I feel that seismic deflection is far less predictable than a steady wind pressure due to the amplification factor Ft, and the possibility of 2nd and third order deflection patterns. Hence their inclusion of the 1.6 factor for seismic, and not for wind.

Mike McCann
MMC Engineering
Motto: KISS
Motivation: Don't ask
 
I would use the wind factor. That said, I would try to use ASCE's method 2, which assigns a windward pressure to your windward building, and a leeward pressure to your leeward building. As I read 6.1.3, the expansion joint needs to accommodate algebraic sum of the effects of the two pressures, in this case the difference in deflection between the two buildings.
 
miecz,

That could be a very wide expansion joint. Why not provide enough room for expansion, then link the two buildings together with shock absorbers between? I've never done it, but it seems like a possibility.

BA
 
miecz-

Wouldn't that be the algabraic difference? We would assume they drift in the same direction at the same time, right?

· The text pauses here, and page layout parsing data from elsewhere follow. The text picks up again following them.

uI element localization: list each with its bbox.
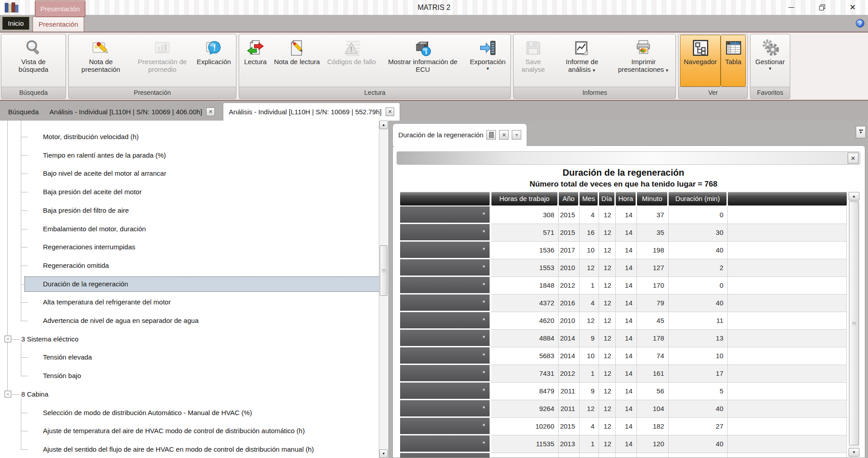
table-row[interactable]: *488420149121417813 — [400, 330, 847, 347]
table-cell: 2014 — [559, 347, 580, 365]
tree-item[interactable]: Bajo nivel de aceite del motor al arranc… — [43, 169, 166, 178]
ribbon-group-ver: NavegadorTablaVer — [678, 34, 747, 99]
row-header-cell: * — [400, 242, 490, 258]
lectura-button[interactable]: Lectura — [241, 35, 270, 87]
table-row[interactable]: *8479201191214565 — [400, 383, 847, 400]
scroll-up-button[interactable]: ▲ — [849, 192, 859, 201]
tree-scrollbar[interactable]: ▲ ▼ — [379, 121, 388, 458]
tab-presentacion[interactable]: Presentación — [33, 16, 84, 32]
table-row[interactable]: *1536201710121419840 — [400, 242, 847, 259]
save-analyse-button[interactable]: Save analyse — [515, 35, 551, 87]
table-row[interactable]: *568320141012147410 — [400, 347, 847, 365]
tree-item[interactable]: Tensión elevada — [43, 353, 92, 362]
presentacion-de-promedio-button[interactable]: Presentación de promedio — [132, 35, 193, 87]
table-row[interactable]: *1026020154121418227 — [400, 418, 847, 435]
ribbon: Vista de búsquedaBúsquedaNota de present… — [0, 32, 868, 101]
tabla-button[interactable]: Tabla — [721, 35, 746, 87]
tree-item[interactable]: Advertencia de nivel de agua en separado… — [43, 316, 198, 325]
tree-item[interactable]: Tiempo en ralentí antes de la parada (%) — [43, 151, 166, 160]
nota-de-presentacion-button[interactable]: Nota de presentación — [70, 35, 132, 87]
tree-item[interactable]: Ajuste de temperatura del aire de HVAC m… — [43, 426, 305, 435]
close-presentation-button[interactable]: ✕ — [499, 130, 509, 140]
tab-inicio[interactable]: Inicio — [2, 16, 30, 30]
navegador-button[interactable]: Navegador — [680, 35, 720, 87]
scroll-up-button[interactable]: ▲ — [379, 121, 388, 129]
chevron-down-icon: ▼ — [859, 131, 863, 135]
nota-de-lectura-button[interactable]: Nota de lectura — [270, 35, 324, 87]
scrollbar-thumb[interactable] — [380, 245, 387, 296]
close-tab-icon[interactable]: ✕ — [386, 107, 394, 116]
tree-expander-icon[interactable]: − — [5, 391, 11, 397]
tree-expander-icon[interactable]: − — [5, 336, 11, 342]
table-cell: 12 — [580, 312, 599, 330]
scrollbar-thumb[interactable] — [849, 201, 859, 445]
table-cell: 12 — [599, 294, 616, 312]
help-icon[interactable]: ? — [856, 19, 864, 28]
document-tab-analisis-individ[interactable]: Análisis - Individual [L110H | S/N: 1006… — [44, 103, 221, 121]
tree-item[interactable]: Regeneraciones interrumpidas — [43, 243, 135, 252]
panel-close-button[interactable]: ✕ — [848, 153, 859, 164]
ribbon-button-label: Imprimir presentaciones ▼ — [616, 58, 670, 74]
panel-menu-button[interactable]: ▼ — [856, 126, 866, 138]
row-header-cell: * — [400, 277, 490, 293]
table-row[interactable]: *308201541214370 — [400, 206, 847, 224]
table-row[interactable]: *462020101212144511 — [400, 312, 847, 330]
tree-item[interactable]: Motor, distribución velocidad (h) — [43, 132, 139, 141]
document-tab-analisis-individ[interactable]: Análisis - Individual [L110H | S/N: 1006… — [223, 103, 400, 121]
table-cell — [728, 365, 847, 383]
tree-item[interactable]: Baja presión del aceite del motor — [43, 187, 142, 196]
ribbon-tab-row: Inicio Presentación ? — [0, 15, 868, 32]
tree-connector-line — [21, 343, 21, 376]
tree-item[interactable]: Regeneración omitida — [43, 261, 109, 270]
tree-item[interactable]: Alta temperatura del refrigerante del mo… — [43, 298, 171, 307]
table-row[interactable]: *1153520131121412040 — [400, 435, 847, 453]
table-cell: 16 — [580, 224, 599, 242]
table-scrollbar[interactable]: ▲ ▼ — [849, 192, 859, 457]
table-row[interactable]: *43722016412147940 — [400, 294, 847, 312]
table-cell: 12 — [599, 206, 616, 224]
tree-item[interactable]: Baja presión del filtro de aire — [43, 206, 129, 215]
table-cell: 0 — [669, 206, 728, 224]
restore-button[interactable] — [807, 0, 837, 15]
explicacion-button[interactable]: !Explicación — [193, 35, 235, 87]
column-header-duracion-min: Duración (min) — [669, 192, 726, 206]
vista-de-busqueda-button[interactable]: Vista de búsqueda — [3, 35, 64, 87]
tree-item[interactable]: 8 Cabina — [21, 390, 48, 399]
tree-connector-tick — [21, 229, 28, 229]
minimize-button[interactable] — [776, 0, 807, 15]
table-cell: 56 — [637, 383, 669, 400]
ribbon-button-label: Tabla — [725, 58, 741, 66]
table-row[interactable]: *57120151612143530 — [400, 224, 847, 242]
tree-item[interactable]: Ajuste del sentido del flujo de aire de … — [43, 445, 314, 454]
scroll-down-button[interactable]: ▼ — [379, 449, 388, 458]
close-tab-icon[interactable]: ✕ — [206, 107, 215, 116]
table-cell: 8479 — [491, 383, 559, 400]
add-presentation-button[interactable]: + — [512, 130, 521, 140]
table-row[interactable]: *743120121121416117 — [400, 365, 847, 383]
tree-item[interactable]: Tensión bajo — [43, 371, 81, 380]
mostrar-informacion-de-ecu-button[interactable]: ECUiMostrar información de ECU — [379, 35, 466, 87]
ribbon-group-lectura: LecturaNota de lectura100110001001010100… — [239, 34, 511, 99]
table-row[interactable]: *18482012112141700 — [400, 277, 847, 294]
table-row[interactable]: *155320101212141272 — [400, 259, 847, 277]
table-row[interactable]: *9264201112121410440 — [400, 400, 847, 418]
table-cell: 14 — [616, 418, 637, 435]
tree-item[interactable]: Embalamiento del motor, duración — [43, 224, 146, 234]
gestionar-button[interactable]: Gestionar▼ — [752, 35, 788, 87]
imprimir-presentaciones-button[interactable]: Imprimir presentaciones ▼ — [613, 35, 674, 87]
tree-item[interactable]: 3 Sistema eléctrico — [21, 335, 79, 344]
table-cell: 12 — [599, 330, 616, 347]
informe-de-analisis-button[interactable]: Informe de análisis ▼ — [551, 35, 613, 87]
scroll-down-button[interactable]: ▼ — [849, 448, 859, 457]
panel-header-bar — [396, 151, 860, 165]
dropdown-arrow-icon: ▼ — [664, 68, 669, 73]
tree-item[interactable]: Selección de modo de distribución Automá… — [43, 408, 252, 417]
exportacion-button[interactable]: Exportación▼ — [466, 35, 509, 87]
ribbon-button-label: Vista de búsqueda — [6, 58, 61, 74]
close-button[interactable]: ✕ — [837, 0, 868, 15]
tree-item[interactable]: Duración de la regeneración — [43, 280, 128, 289]
float-window-button[interactable] — [486, 130, 496, 140]
presentation-inner-tab[interactable]: Duración de la regeneración ✕ + — [392, 123, 527, 146]
document-tab-busqueda[interactable]: Búsqueda — [3, 103, 44, 121]
codigos-de-fallo-button[interactable]: 1001100010010101001011001010010110110101… — [324, 35, 380, 87]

I did consider windward on one only and leeward only on the other.
 
We would assume they drift in the same direction at the same time, right?
This is not always true. For a wind blowing parallel to the expansion joint, the buildings will each experience a side wall pressure that will pull the buildings apart from one another.

However, the wind pressures associated with this might be less than the head-on wind, but nevertheless needs to be checked.

 
BARetired-

I haven't sized a joint by this method, as my recent work has been in bridges. I'm simply giving my read of the code. It seems odd that the code would call for this calculation to be done at strength level loads, but that's what it says.

StructuralEIT-

Yes, for wind perpendicular to the joint, the joint would see the difference in the calculated deflections. Sorry if I insulted you by implying that you missed that.

Slickdeals-

As the wind parallel to the joint tends to pull the buildings apart, it wouldn't cause them to "whack into each other", but as you say, would figure into the design of the joint.